Words are powerful. Have you ever unwittingly altered the course of your life based on flippant statement from someone who mattered a lot to you? I have!

A new friend of mine told me a story the other day that reminded me of two very important lessons. One, words can impact someone far more than you may realize, so we all need to be mindful of what we say. Two, on the flip side, don't put so much stock in another person's careless words that you aren't true to the only voice that matters, your own!
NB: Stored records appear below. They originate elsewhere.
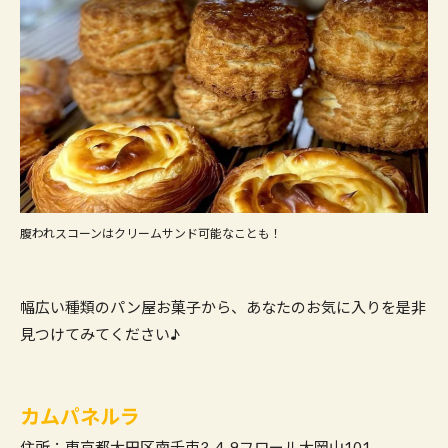
腹われスコーンはクリームサンド可能なことも！
幅広い種類のパン屋お菓子から、あなたのお気に入りを是非
見つけてみてください♪
カムパネルラ
住所：東京都大田区南千束3-4-9フロール大岡山101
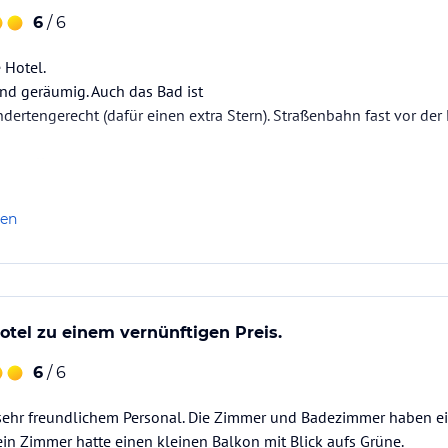
6
/ 6
 Hotel.
nd geräumig. Auch das Bad ist
dertengerecht (dafür einen extra Stern). Straßenbahn fast vor de
 von allem.
lich, alles in allem für mich ein
lich unterbewertet ist.
len
otel zu einem vernünftigen Preis.
6
/ 6
sehr freundlichem Personal. Die Zimmer und Badezimmer haben 
ein Zimmer hatte einen kleinen Balkon mit Blick aufs Grüne.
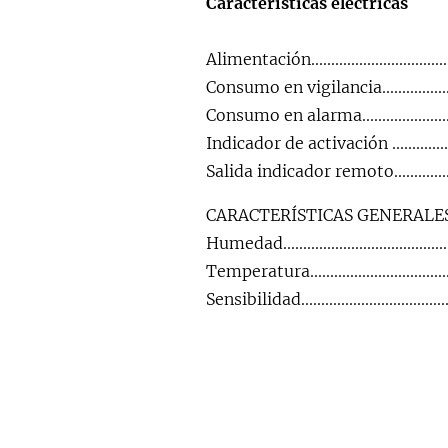
Características eléctricas
Alimentación............................
Consumo en vigilancia...............
Consumo en alarma...................
Indicador de activación ..............
Salida indicador remoto...............
CARACTERÍSTICAS GENERALE
Humedad...................................
Temperatura..............................
Sensibilidad..........................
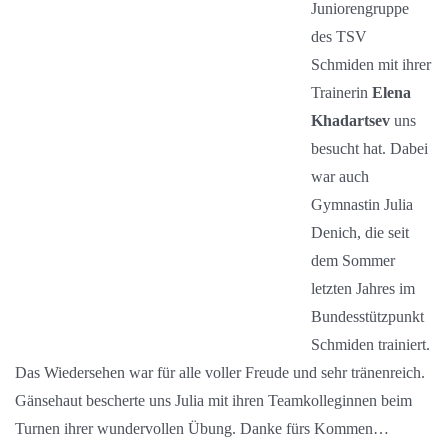
Juniorengruppe
des TSV
Schmiden mit ihrer
Trainerin
Elena
Khadartsev
uns
besucht hat. Dabei
war auch
Gymnastin Julia
Denich, die seit
dem Sommer
letzten Jahres im
Bundesstützpunkt
Schmiden trainiert.
Das Wiedersehen war für alle voller Freude und sehr tränenreich.
Gänsehaut bescherte uns Julia mit ihren Teamkolleginnen beim
Turnen ihrer wundervollen Übung. Danke fürs Kommen…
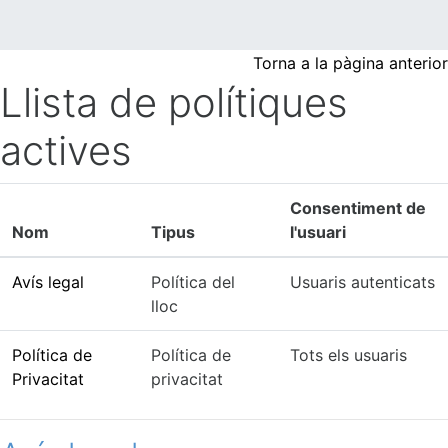
Ves al contingut principal
Torna a la pàgina anterior
Llista de polítiques
actives
Consentiment de
Nom
Tipus
l'usuari
Avís legal
Política del
Usuaris autenticats
lloc
Política de
Política de
Tots els usuaris
Privacitat
privacitat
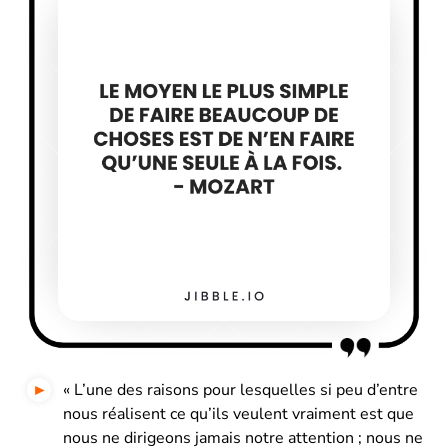
« L’une des raisons pour lesquelles si peu d’entre
nous réalisent ce qu’ils veulent vraiment est que
nous ne dirigeons jamais notre attention ; nous ne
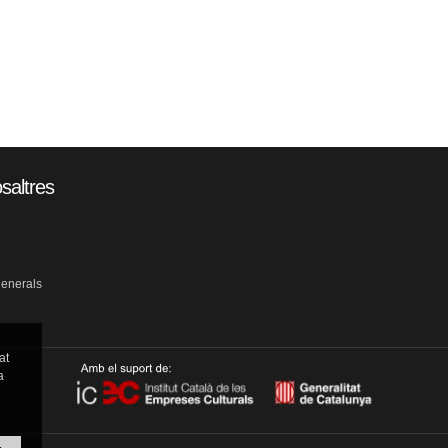
saltres
generals
at
a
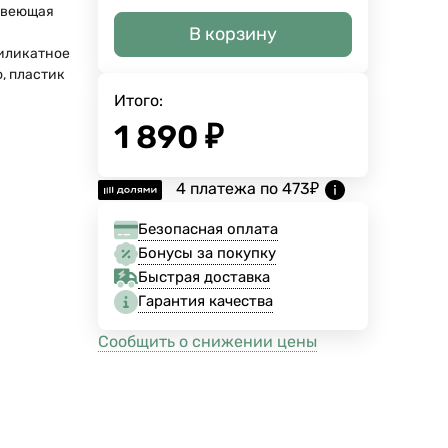
авеющая
В корзину
иликатное
, пластик
Итого:
1 890
₽
4 платежа по
473
₽
Безопасная оплата
Бонусы за покупку
Быстрая доставка
Гарантия качества
Сообщить о снижении цены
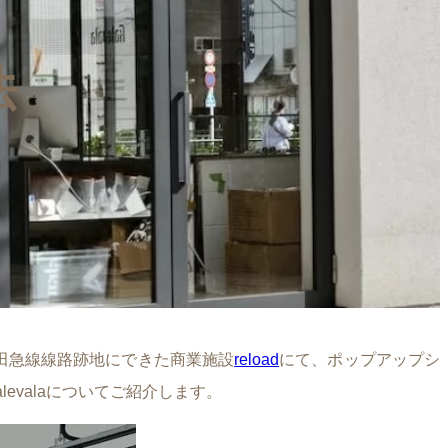
法
の小田急線線路跡地にできた商業施設
reload
にて、ポップアップシ
levalaについてご紹介します。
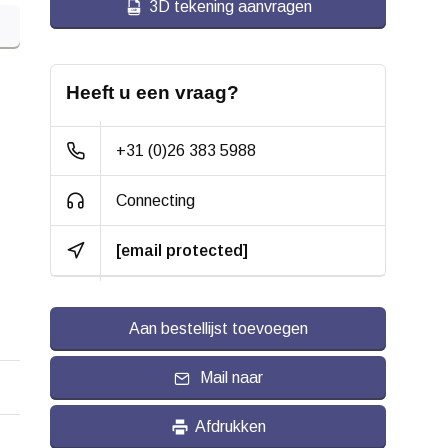
3D tekening aanvragen
Heeft u een vraag?
+31 (0)26 383 5988
Connecting
[email protected]
Aan bestellijst toevoegen
Mail naar
Afdrukken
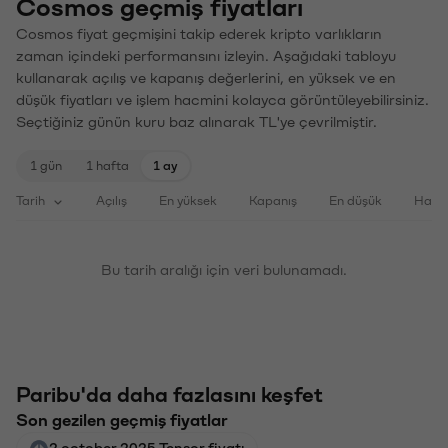
Cosmos geçmiş fiyatları
Cosmos fiyat geçmişini takip ederek kripto varlıkların
zaman içindeki performansını izleyin. Aşağıdaki tabloyu
kullanarak açılış ve kapanış değerlerini, en yüksek ve en
düşük fiyatları ve işlem hacmini kolayca görüntüleyebilirsiniz.
Seçtiğiniz günün kuru baz alınarak TL'ye çevrilmiştir.
1 gün
1 hafta
1 ay
Tarih
Açılış
En yüksek
Kapanış
En düşük
Haci
Bu tarih aralığı için veri bulunamadı.
Paribu'da daha fazlasını keşfet
Son gezilen geçmiş fiyatlar
2 october 2025 Tensor fiyatı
This friend of mine grew up in a hispanic family in a predominantly white neighborhood. Around 6th grade, he began to be aware of the differences between him and his classmates. Everyone would show up with PB&J in their lunch boxes, and he would have a burrito. His parents cut and styled his hair differently. And most of all, he spoke English at school and Spanish at home. As he was pulled between worlds, he acclimated more to speaking English most of the time, and his Spanish began to slip away. But he still spoke it nearly fluently with his family. One day, his mom had a friend over for dinner. This boy went to butter his bread and asked the friend to "pasar la manteca", which translates to "pass the lard". "Pass the butter" is "pasa la mantequilla". His mom's friend thought this was hilarious and poked fun at him the rest of the night. It was a difference of a few syllables, but at a tender age, this shaming of his Spanish made him feel so humiliated and angry that he gave up speaking the language. Now, as an adult, he confided in me that he is not bilingual and so wishes he was! He laughed, explaining the trivial moment that eventually led him to speaking almost exclusively English.

Can anyone relate? I know I can! I knew since I was 8 years old and performed in my first play that acting, theater, singing and dance were my calling. Nothing else ever made me feel so alive before or since! All through my childhood, though, people told me consider other more "practical" options. I still planned to get my BFA, preferably in the Big Apple. Like my friend, I was going through a tough patch when critical words came. Family dynamics were rough when I was in high school. I moved out of the house a couple of times, and was desperately trying to find myself in many ways, healthy and otherwise. But I still planned to go to college for my BFA in musical theater. I had a few college auditions scheduled and went to a trusted music teacher for coaching. She worked my audition song with me and at the end of our rehearsal shrugged and said, "Well, you're a really good actor." I was crushed. I so badly needed someone's assurance in that rocky time in my life. But her words undermined what tiny confidence I had in my singing. The same thing happened when I rehearsed my acting audition scene with an friend. He had already gotten in to Julliard on early decision, and took the opportunity to be harshly critical of my lack of process. Between the two of them, I basically threw in the towel before I even gave it a shot. I went to my audition at Emerson, felt that I totally tanked, cancelled the rest of my auditions and submitted an application to Ithaca College and accepted their offer to study communications. I later found out that I had been wait listed at Emerson. And ever since I have wondered, what if I had actually given it my best shot, instead of letting my confidence be undermined? What if I had unabashedly chased after what I wanted without letting other people's negativity bring me down?

And here comes the last lesson. It's never too late! People will always say dumb, mean, ignorant shit. And there will always be reasons to sit on the sidelines of your dreams. But even if you have benched yourself for a while, it's not too late to get back out there and go for it! Whether the voices dragging you down are your own, your parents', teachers, friends, critics or a combination of all the above, spend a moment in quiet meditation. Does your heart still long for that one thing? If so, then don't let anyone tell you it's not yours for the taking! Don't waste time regretting choices. Every choice you made led you to where you are, and for better or worse, you can choose to see it as a beautiful path. Now go brush up on Spanish! Or sign up for karate class. I might just get my MFA one of these days (who needs a BFA anyways?). Take steps towards your dreams. You may "make it", you may not. But living on that path sure beats denying yourself the climb. Live each day knowing that you are enough - no matter what. And take everyone's nay saying with plenty of grains of salt. They probably don't even mean it.

I hope this post has been inspiring, uplifting, and not overly cliche. I enjoy sharing my epiphanies on the human experience.